Module 5 (LW/S/008): Communications and the Media (10 ECTS)
This study unit approaches the communications field by initially focusing on the critical role that internal communication can play within a sport organisation. It emphasises that the success of external communication is often dependent on first getting your internal communications environment in good order. The next section then builds on this by examining the area of external communication and developing good communications strategy in practice.
One of the central components within the communications mix is of course the media. Thus, the second half of this study unit looks at the practical aspects of media operations and the growing role social media can play in a sport organisation’s strategic thinking. The media industry has changed; increasingly we live in a 24/7 ‘always on’ media news culture; the speed at which information flows has never been greater, media are more mobile, there is more user generated content (UGC) and communication is potentially global in terms of digital and web based communication.

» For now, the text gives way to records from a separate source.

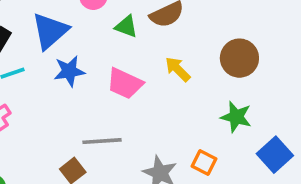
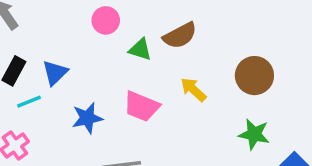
blue triangle: (50, 31) -> (55, 73), moved, size x0.7
blue star: (69, 71) -> (87, 118), moved

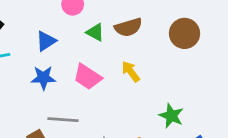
blue triangle: (55, 73) -> (46, 41), moved
brown circle: (254, 76) -> (184, 33), moved

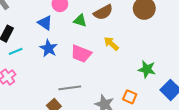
blue triangle: (46, 41) -> (45, 23), moved, turned -42
blue star: (43, 78) -> (48, 48), moved, turned -30

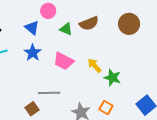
yellow arrow: (111, 44) -> (95, 65), moved
green star: (147, 69) -> (112, 78), moved

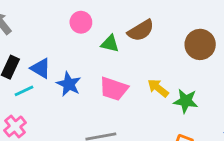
brown circle: (129, 24) -> (200, 44), moved
blue triangle: (32, 28) -> (41, 68), moved

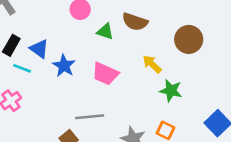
brown semicircle: (141, 30) -> (135, 22), turned 45
yellow arrow: (158, 88) -> (152, 64), moved
cyan line: (24, 91) -> (22, 68), turned 42

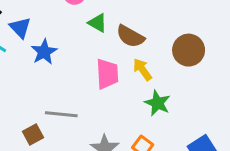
brown semicircle: (135, 22) -> (130, 36), moved
pink trapezoid: (105, 74) -> (107, 74), moved, turned -128

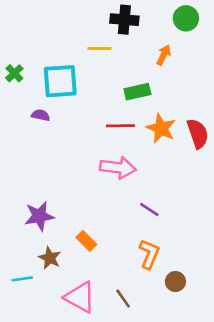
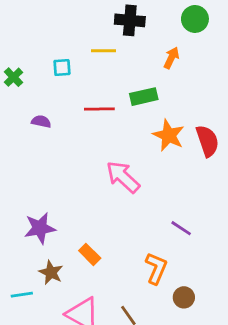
cyan square: (60, 81) -> (62, 67), moved, size x0.5
red line: (120, 126) -> (99, 109), moved
pink arrow: (118, 168) -> (123, 177), turned -144
purple line: (149, 210) -> (181, 228), moved

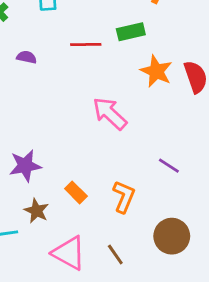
orange L-shape: (156, 268) -> (124, 197), moved
brown circle: (184, 297) -> (172, 236), size x1.6

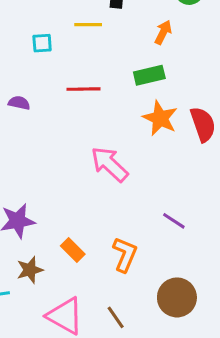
green rectangle: (131, 32) -> (149, 75), moved
brown star: (36, 211) -> (30, 270), turned 30

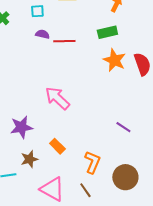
purple semicircle: (19, 103) -> (42, 34), moved
pink arrow: (110, 164) -> (57, 98), moved
orange L-shape: (125, 255) -> (92, 162), moved

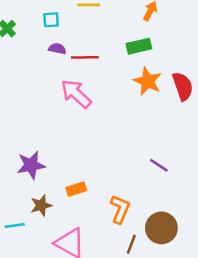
pink arrow: (57, 98) -> (76, 94), moved
orange rectangle: (57, 146) -> (76, 189), turned -63
brown line: (85, 190) -> (131, 244), moved, turned 56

Sport managers need to recognise that this mediated age, offers both challenges and opportunities to their respective organisation.
Module 6 (LW/S/009): Event Management (10 ECTS)
Sporting events are much more than just competitions between teams and players, they can forge an identity and create solidarity, bringing people together, giving them a sense of belonging and contributing to the development of the host region. They have a short and long-term impact. Years of preparation are required to produce a few days of sporting celebration, but these few days can continue to have an impact over more than a generation! Over the last decade, local sport organisations such as the Malta Football Association, Malta Shooting Sports Federation and Amateur Swimming Association have had increasing opportunities to host international competitions / tournaments and this trend will continue to manifest itself as sport becomes more popular.
Sport events in particular have special characteristics which make their management quite peculiar. These characteristics are underlined in this study-unit as it is essential that sporting events are well-organised by the sporting body and well-attended by the stakeholders in order to optimise ticket sales, broadcasting rights and sponsorships, as well as strengthen its public image! Sport events require a large quantity of materials, amenities and facilities such as the sport zone where the actual event takes place. Event organisers should have full and complete authority within this space; however in order to mobilise this zone, organisers must pay attention to the contractual obligations governing the loan or rental of premises. Ideally, sport event organisers should ensure that the environment is not negatively affected and that there is a legacy that is beneficial to the local community.
Entry requirements for this course are as follows:
• Be in possession of Minimum Level 4 certification from a recognised local or foreign awarding body, or;
• A-level standard of education or;
• have at least 5 years-experience in a management position.
• Have a good command of oral and written communication in English with a level of proficiency in English equivalent to at least IELTS Level 6.
Candidates may be applying for recognition for prior learning (RPL) for up to 40% of the total credits of the award.
The Maturity Clause will also apply for those over 23 years of age, but such prospective students will be required to go through an interview.
Those candidates who have a foreign qualification which they believe is an equivalent to an MQF Level 4 must get their qualification validated through MQRIC at MFHEA.